Lawsuits have been filed to stem the tide of charging families for parts of the educational experience, on the grounds that making parents pay up is unconstitutional.
On October 1, a former school superintendent in Idaho filed one such class action lawsuit. That same day, the American Civil Liberties Union withdrew a California lawsuit on this subject.
In a statement, the ACLU indicated that it took that action because Governor Jerry Brown signed into law AB 1575, which ensures that the California Department of Education will provide regular guidance for superintendents and administrators about the free schools guarantee.
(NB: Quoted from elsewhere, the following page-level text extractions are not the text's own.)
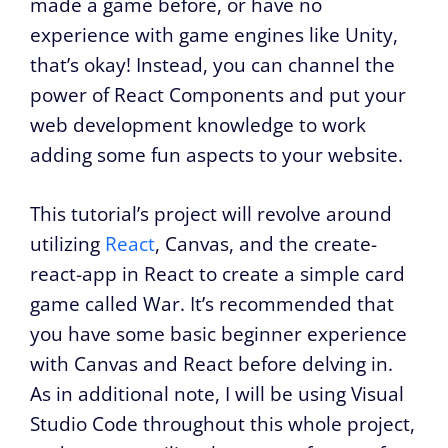
made a game before, or have no
experience with game engines like Unity,
that’s okay! Instead, you can channel the
power of React Components and put your
web development knowledge to work
adding some fun aspects to your website.
This tutorial’s project will revolve around
utilizing
React
, Canvas, and the create-
react-app in React to create a simple card
game called War. It’s recommended that
you have some basic beginner experience
with Canvas and React before delving in.
As in additional note, I will be using Visual
Studio Code throughout this whole project,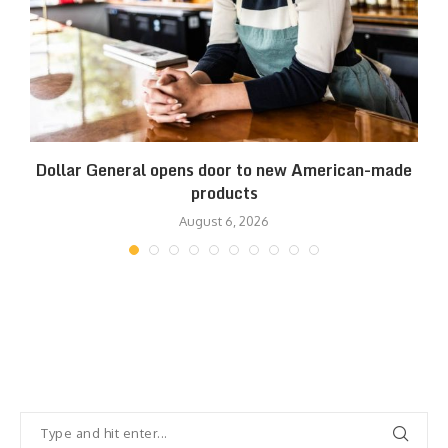
es
Dollar General opens door to new American-made
products
August 6, 2026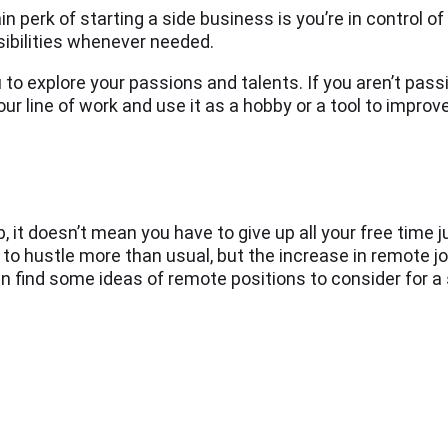
n perk of starting a side business is you’re in control o
sibilities whenever needed.
 to explore your passions and talents. If you aren’t pas
our line of work and use it as a hobby or a tool to improv
b, it doesn’t mean you have to give up all your free time j
e to hustle more than usual, but the increase in remote jo
can find some ideas of remote positions to consider for a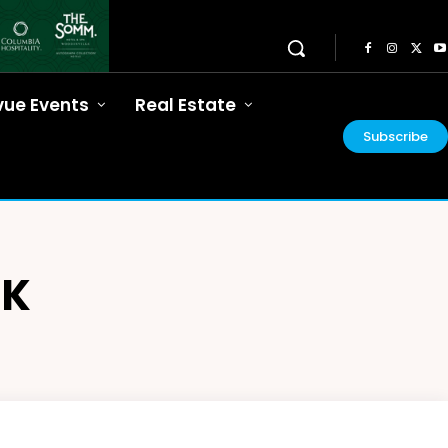
vue Events
Real Estate
Subscribe
NK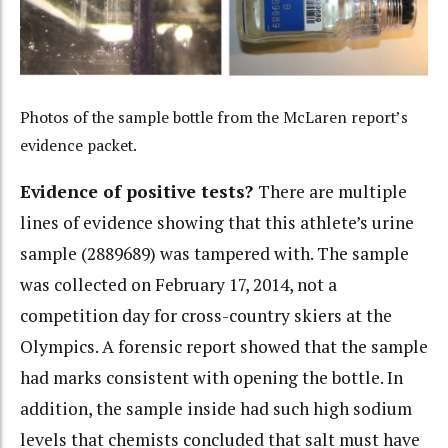
Photos of the sample bottle from the McLaren report’s
evidence packet.
Evidence of positive tests?
There are multiple
lines of evidence showing that this athlete’s urine
sample (2889689) was tampered with. The sample
was collected on February 17, 2014, not a
competition day for cross-country skiers at the
Olympics. A forensic report showed that the sample
had marks consistent with opening the bottle. In
addition, the sample inside had such high sodium
levels that chemists concluded that salt must have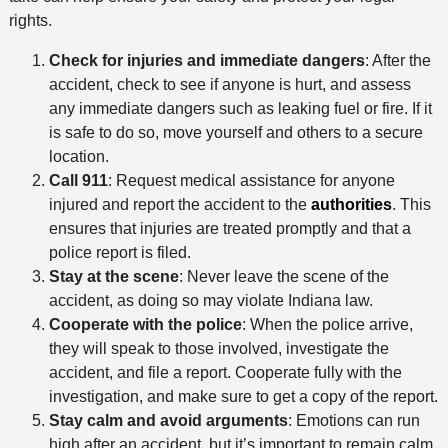
n
t
rights.
h
Check for injuries and immediate dangers
: After the
o
accident, check to see if anyone is hurt, and assess
d
any immediate dangers such as leaking fuel or fire. If it
is safe to do so, move yourself and others to a secure
location.
Call 911
: Request medical assistance for anyone
injured and report the accident to the
authorities
. This
ensures that injuries are treated promptly and that a
police report is filed.
Stay at the scene
: Never leave the scene of the
accident, as doing so may violate Indiana law.
Cooperate with the police
: When the police arrive,
they will speak to those involved, investigate the
accident, and file a report. Cooperate fully with the
investigation, and make sure to get a copy of the report.
Stay calm and avoid arguments
: Emotions can run
high after an accident, but it’s important to remain calm.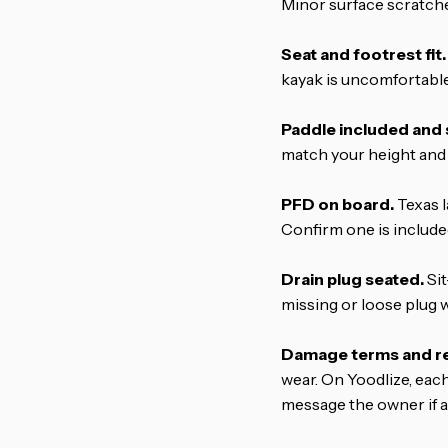
Minor surface scratche
Seat and footrest fit.
kayak is uncomfortable
Paddle included and 
match your height and 
PFD on board.
Texas l
Confirm one is included 
Drain plug seated.
Sit
missing or loose plug wil
Damage terms and ret
wear. On Yoodlize, eac
message the owner if a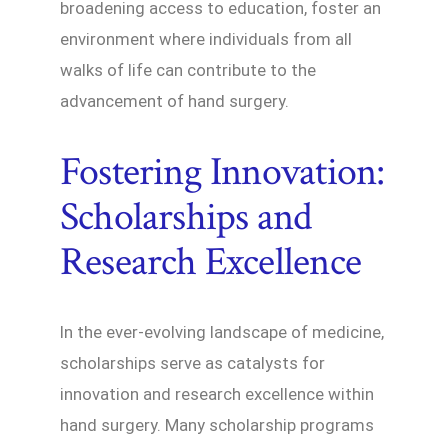
broadening access to education, foster an
environment where individuals from all
walks of life can contribute to the
advancement of hand surgery.
Fostering Innovation:
Scholarships and
Research Excellence
In the ever-evolving landscape of medicine,
scholarships serve as catalysts for
innovation and research excellence within
hand surgery. Many scholarship programs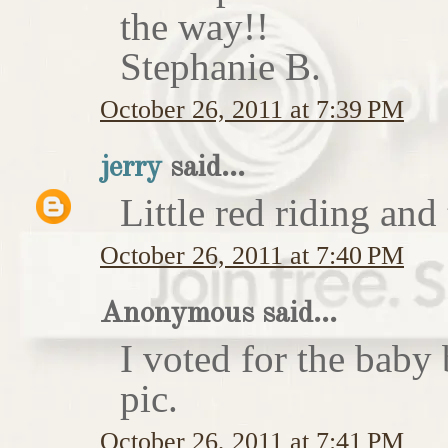
the way!!
Stephanie B.
October 26, 2011 at 7:39 PM
jerry
said...
Little red riding and
October 26, 2011 at 7:40 PM
Anonymous said...
I voted for the baby 
pic.
October 26, 2011 at 7:41 PM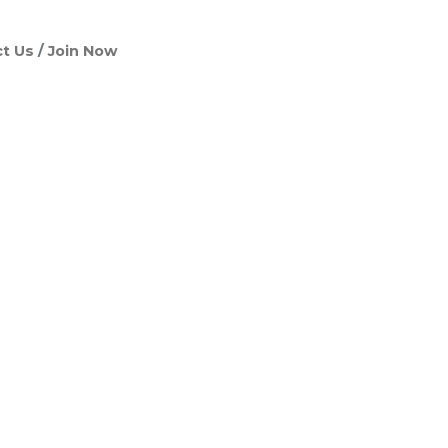
t Us
Join Now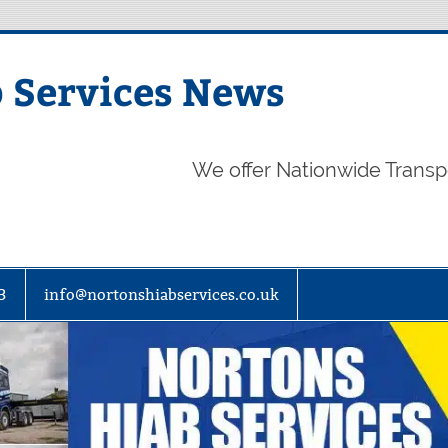
 Services News
We offer Nationwide Transp
3
info@nortonshiabservices.co.uk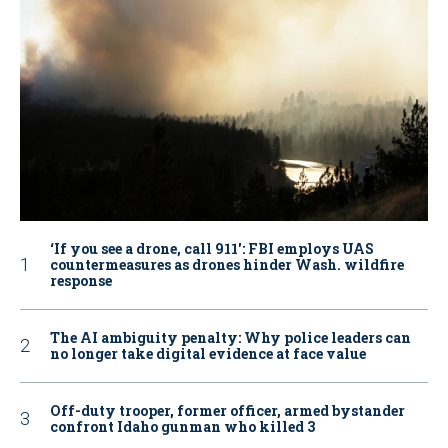
‘If you see a drone, call 911': FBI employs UAS
countermeasures as drones hinder Wash. wildfire
response
The AI ambiguity penalty: Why police leaders can
no longer take digital evidence at face value
Off-duty trooper, former officer, armed bystander
confront Idaho gunman who killed 3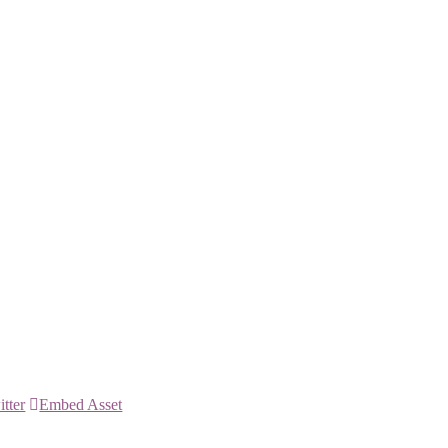
itter
Embed Asset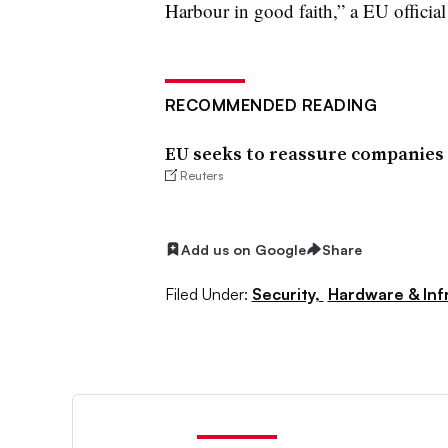
Harbour in good faith,” a EU official
RECOMMENDED READING
EU seeks to reassure companies 
Reuters
Add us on Google
Share
Filed Under:
Security,
Hardware & Inf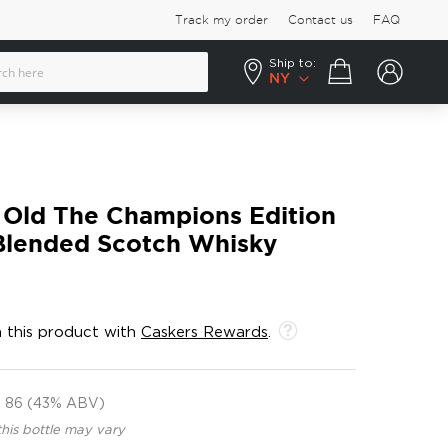
Track my order
Contact us
FAQ
Ship to:
Your cart
NY
 Old The Champions Edition
lended Scotch Whisky
 this product with
Caskers Rewards
.
86 (43% ABV)
this bottle may vary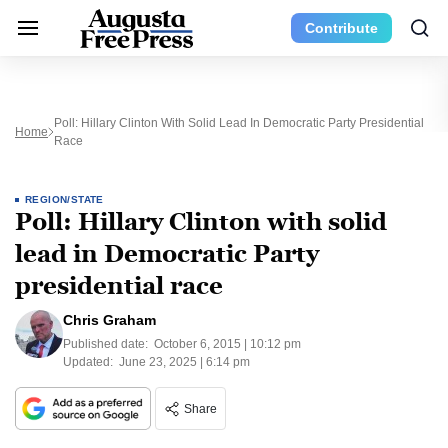
Contribute
Poll: Hillary Clinton With Solid Lead In Democratic Party Presidential
Home
Race
REGION/STATE
Poll: Hillary Clinton with solid
lead in Democratic Party
presidential race
Chris Graham
Published date:
October 6, 2015 | 10:12 pm
Updated:
June 23, 2025 | 6:14 pm
Share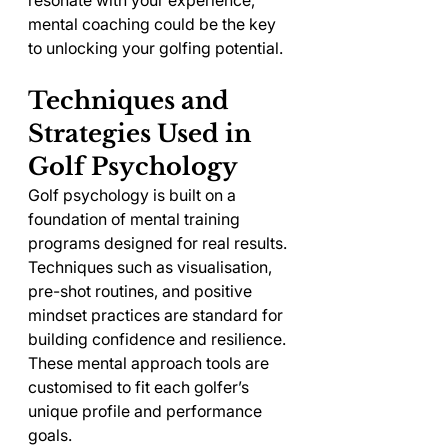
resonate with your experience, 
mental coaching could be the key 
to unlocking your golfing potential.
Techniques and 
Strategies Used in 
Golf Psychology
Golf psychology is built on a 
foundation of mental training 
programs designed for real results. 
Techniques such as visualisation, 
pre-shot routines, and positive 
mindset practices are standard for 
building confidence and resilience. 
These mental approach tools are 
customised to fit each golfer’s 
unique profile and performance 
goals.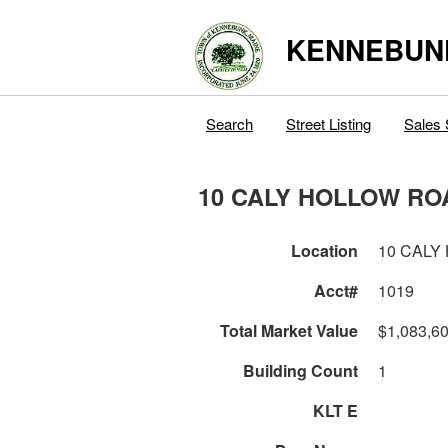
KENNEBUN
Search
Street Listing
Sales 
10 CALY HOLLOW RO
Location
10 CALY
Acct#
1019
Total Market Value
$1,083,6
Building Count
1
KLT E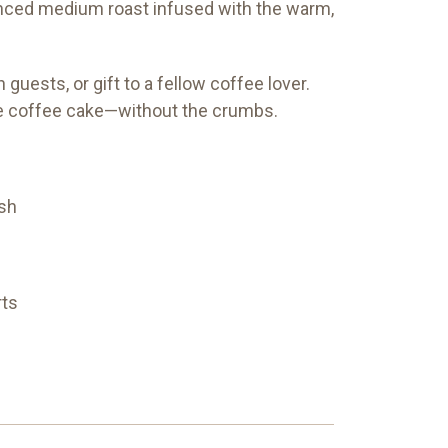
anced medium roast infused with the warm,
uests, or gift to a fellow coffee lover.
rite coffee cake—without the crumbs.
sh
rts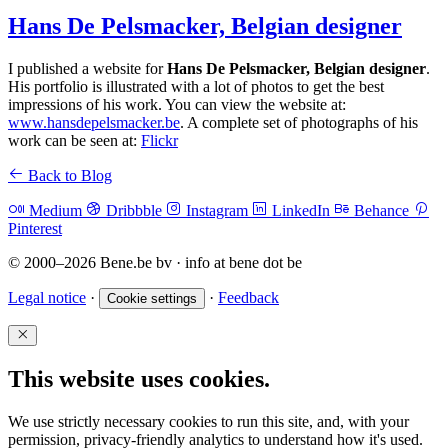
Hans De Pelsmacker, Belgian designer
I published a website for
Hans De Pelsmacker, Belgian designer
.
His portfolio is illustrated with a lot of photos to get the best
impressions of his work. You can view the website at:
www.hansdepelsmacker.be
. A complete set of photographs of his
work can be seen at:
Flickr
Back to Blog
Medium
Dribbble
Instagram
LinkedIn
Behance
Pinterest
© 2000–2026 Bene.be bv · info at bene dot be
Legal notice
·
·
Feedback
Cookie settings
This website uses cookies.
We use strictly necessary cookies to run this site, and, with your
permission, privacy-friendly analytics to understand how it's used.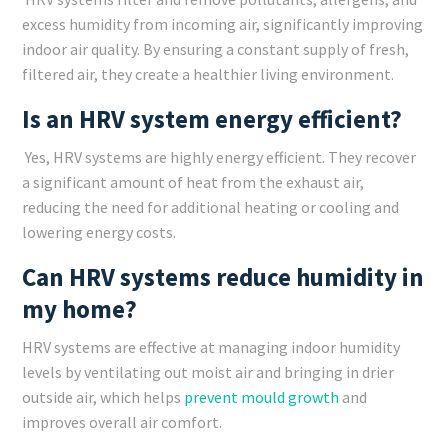
excess humidity from incoming air, significantly improving
indoor air quality. By ensuring a constant supply of fresh,
filtered air, they create a healthier living environment.
Is an HRV system energy efficient?
Yes, HRV systems are highly energy efficient. They recover
a significant amount of heat from the exhaust air,
reducing the need for additional heating or cooling and
lowering energy costs.
Can HRV systems reduce humidity in
my home?
HRV systems are effective at managing indoor humidity
levels by ventilating out moist air and bringing in drier
outside air, which helps
prevent mould growth
and
improves overall air comfort.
The new law also modifies the uniform complaint process in instances where students are charged unconstitutional fees, so the matter can be resolved without costly litigation for parents or students.
This last provision represents an understanding that, despite the unconstitutional aspect of charging for various activities, school districts sometimes impose them anyway, using different strategies, as a California whistle blower organization revealed last year.
The practice of charging fees appears to be on the rise, as school districts are squeezed by cuts in state funding, while grappling with fixed costs.
The Wall Street Journal reported on the issue, from the viewpoint of schools trying to balance budgets, and families doing the same. One Medina, Ohio family, for instance, paid $4,446.50 in fees last year for their three children to attend public school—fees that enabled the children to take courses like Spanish I and earth sciences, and participate in extracurricular activities like band and team sports.
The lawsuit brought by Russ Joki, the former superintendent, was filed October 1 in 4th District Court in Ada County. It seeks class-action status on behalf of all schoolchildren and parents in the state of Idaho, and names the state and school districts in it as defendants.
Joki seeks to stop schools from charging fees for things like kindergarten registration ($45 per child for his twin granddaughters) and high school registration ($85 for his grandson,) according to an article in The Spokesman-Review.